**Work to complete**: Work out how many lines of the data hold the string "dłużnik", and reply with that number alone.

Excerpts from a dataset
^^^^^^^^^^^^^^^^

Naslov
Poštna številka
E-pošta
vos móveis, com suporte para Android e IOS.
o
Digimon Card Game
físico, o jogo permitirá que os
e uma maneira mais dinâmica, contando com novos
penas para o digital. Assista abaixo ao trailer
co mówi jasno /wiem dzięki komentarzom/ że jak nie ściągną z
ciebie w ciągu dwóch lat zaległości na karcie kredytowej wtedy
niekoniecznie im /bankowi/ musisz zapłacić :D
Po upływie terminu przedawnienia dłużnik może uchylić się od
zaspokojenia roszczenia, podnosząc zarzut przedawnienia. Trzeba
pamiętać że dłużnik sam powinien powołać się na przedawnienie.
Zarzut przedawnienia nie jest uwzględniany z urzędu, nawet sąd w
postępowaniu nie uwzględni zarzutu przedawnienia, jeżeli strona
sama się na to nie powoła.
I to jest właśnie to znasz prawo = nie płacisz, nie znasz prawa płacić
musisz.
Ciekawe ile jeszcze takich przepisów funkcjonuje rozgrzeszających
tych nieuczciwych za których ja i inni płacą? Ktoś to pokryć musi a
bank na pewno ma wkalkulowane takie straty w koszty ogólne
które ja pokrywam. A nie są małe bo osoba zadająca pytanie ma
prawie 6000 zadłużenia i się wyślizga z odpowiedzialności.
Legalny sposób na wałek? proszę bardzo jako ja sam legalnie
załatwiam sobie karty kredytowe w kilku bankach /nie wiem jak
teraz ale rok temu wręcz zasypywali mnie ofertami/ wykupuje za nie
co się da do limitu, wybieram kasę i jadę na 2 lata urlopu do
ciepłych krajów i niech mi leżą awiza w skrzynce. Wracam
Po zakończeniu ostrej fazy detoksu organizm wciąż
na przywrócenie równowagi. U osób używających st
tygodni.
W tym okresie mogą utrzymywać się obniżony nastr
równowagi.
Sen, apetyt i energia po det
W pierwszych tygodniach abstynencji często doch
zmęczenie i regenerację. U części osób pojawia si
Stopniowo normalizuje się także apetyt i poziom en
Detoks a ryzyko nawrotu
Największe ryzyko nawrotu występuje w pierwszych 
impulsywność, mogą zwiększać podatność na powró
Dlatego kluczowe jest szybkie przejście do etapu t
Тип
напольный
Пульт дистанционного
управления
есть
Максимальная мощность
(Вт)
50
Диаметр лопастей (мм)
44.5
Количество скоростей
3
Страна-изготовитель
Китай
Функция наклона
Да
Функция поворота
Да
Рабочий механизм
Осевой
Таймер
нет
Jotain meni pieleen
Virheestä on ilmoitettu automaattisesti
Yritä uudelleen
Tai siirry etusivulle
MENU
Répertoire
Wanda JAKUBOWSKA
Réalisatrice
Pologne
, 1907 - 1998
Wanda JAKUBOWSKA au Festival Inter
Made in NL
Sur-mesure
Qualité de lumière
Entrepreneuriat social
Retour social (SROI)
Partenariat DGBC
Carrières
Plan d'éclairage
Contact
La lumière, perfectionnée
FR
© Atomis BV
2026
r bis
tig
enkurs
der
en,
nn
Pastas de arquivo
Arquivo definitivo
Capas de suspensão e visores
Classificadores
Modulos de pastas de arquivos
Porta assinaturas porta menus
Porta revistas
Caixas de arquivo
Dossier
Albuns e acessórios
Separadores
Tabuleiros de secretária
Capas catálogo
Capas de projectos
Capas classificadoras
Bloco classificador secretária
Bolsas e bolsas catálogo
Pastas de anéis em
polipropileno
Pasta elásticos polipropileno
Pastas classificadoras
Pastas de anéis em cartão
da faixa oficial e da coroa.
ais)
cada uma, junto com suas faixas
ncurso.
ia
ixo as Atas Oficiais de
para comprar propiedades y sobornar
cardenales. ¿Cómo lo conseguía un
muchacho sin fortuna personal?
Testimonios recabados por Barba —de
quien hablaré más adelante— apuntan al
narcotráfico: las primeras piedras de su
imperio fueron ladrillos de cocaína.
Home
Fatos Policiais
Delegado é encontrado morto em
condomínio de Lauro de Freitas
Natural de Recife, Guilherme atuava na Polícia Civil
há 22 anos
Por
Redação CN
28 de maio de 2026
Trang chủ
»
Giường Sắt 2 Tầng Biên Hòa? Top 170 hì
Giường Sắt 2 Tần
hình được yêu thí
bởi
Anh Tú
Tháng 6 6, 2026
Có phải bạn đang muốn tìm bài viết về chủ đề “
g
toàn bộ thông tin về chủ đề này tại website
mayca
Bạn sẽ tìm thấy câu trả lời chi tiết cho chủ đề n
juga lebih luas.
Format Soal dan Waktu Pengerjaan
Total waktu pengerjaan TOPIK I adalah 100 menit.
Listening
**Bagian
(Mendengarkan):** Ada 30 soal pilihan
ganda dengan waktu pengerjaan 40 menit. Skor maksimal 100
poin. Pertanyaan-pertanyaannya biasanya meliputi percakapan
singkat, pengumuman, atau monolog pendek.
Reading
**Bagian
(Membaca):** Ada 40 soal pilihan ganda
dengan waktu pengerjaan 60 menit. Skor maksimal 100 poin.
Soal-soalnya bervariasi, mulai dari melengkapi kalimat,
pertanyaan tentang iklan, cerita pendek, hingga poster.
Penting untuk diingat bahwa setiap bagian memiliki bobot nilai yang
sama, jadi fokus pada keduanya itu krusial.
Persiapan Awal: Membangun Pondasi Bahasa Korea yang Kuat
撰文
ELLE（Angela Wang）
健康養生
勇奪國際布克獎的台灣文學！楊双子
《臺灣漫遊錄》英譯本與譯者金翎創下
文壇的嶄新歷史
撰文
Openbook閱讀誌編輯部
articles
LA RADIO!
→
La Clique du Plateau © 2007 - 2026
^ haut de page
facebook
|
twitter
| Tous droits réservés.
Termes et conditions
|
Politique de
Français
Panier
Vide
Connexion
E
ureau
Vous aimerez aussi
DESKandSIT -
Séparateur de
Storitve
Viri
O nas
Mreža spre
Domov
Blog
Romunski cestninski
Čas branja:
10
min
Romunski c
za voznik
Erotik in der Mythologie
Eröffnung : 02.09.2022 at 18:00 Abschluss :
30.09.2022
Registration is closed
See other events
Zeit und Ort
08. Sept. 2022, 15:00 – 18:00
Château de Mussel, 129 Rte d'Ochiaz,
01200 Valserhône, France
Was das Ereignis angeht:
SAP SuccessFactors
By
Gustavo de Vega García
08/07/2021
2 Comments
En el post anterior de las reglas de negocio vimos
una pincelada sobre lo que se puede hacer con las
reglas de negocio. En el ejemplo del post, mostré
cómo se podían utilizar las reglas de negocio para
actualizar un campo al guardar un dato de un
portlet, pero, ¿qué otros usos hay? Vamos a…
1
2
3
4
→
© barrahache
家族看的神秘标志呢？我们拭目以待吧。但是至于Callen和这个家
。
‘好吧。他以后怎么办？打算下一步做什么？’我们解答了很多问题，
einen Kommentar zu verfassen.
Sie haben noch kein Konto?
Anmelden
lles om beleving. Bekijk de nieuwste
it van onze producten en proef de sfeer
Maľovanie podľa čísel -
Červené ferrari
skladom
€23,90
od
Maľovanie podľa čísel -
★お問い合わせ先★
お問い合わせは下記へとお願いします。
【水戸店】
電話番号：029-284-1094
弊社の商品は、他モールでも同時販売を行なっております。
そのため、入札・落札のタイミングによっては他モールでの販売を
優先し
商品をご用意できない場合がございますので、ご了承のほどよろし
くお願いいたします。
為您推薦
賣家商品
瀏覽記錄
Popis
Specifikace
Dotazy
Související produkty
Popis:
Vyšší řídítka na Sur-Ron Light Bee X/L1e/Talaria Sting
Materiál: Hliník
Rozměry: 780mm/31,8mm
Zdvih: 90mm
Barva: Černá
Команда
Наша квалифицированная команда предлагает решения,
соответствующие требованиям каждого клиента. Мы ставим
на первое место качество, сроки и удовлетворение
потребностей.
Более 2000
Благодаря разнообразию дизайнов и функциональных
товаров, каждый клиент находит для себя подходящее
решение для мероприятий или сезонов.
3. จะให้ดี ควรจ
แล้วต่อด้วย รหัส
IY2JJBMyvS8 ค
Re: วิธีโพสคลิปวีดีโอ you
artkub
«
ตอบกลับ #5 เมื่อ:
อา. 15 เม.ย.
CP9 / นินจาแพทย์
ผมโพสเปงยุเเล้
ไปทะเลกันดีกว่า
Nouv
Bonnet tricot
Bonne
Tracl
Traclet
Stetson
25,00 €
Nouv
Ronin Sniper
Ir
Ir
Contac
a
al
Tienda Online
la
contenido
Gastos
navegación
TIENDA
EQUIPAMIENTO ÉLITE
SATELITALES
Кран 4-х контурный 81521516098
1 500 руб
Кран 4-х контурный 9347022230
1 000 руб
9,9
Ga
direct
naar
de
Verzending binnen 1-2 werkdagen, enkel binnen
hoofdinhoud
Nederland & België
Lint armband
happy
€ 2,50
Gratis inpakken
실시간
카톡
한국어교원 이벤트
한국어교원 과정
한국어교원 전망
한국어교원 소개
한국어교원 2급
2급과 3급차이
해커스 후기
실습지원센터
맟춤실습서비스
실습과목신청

^^^^^^^^^^^^^^^^

**Answer space**: 2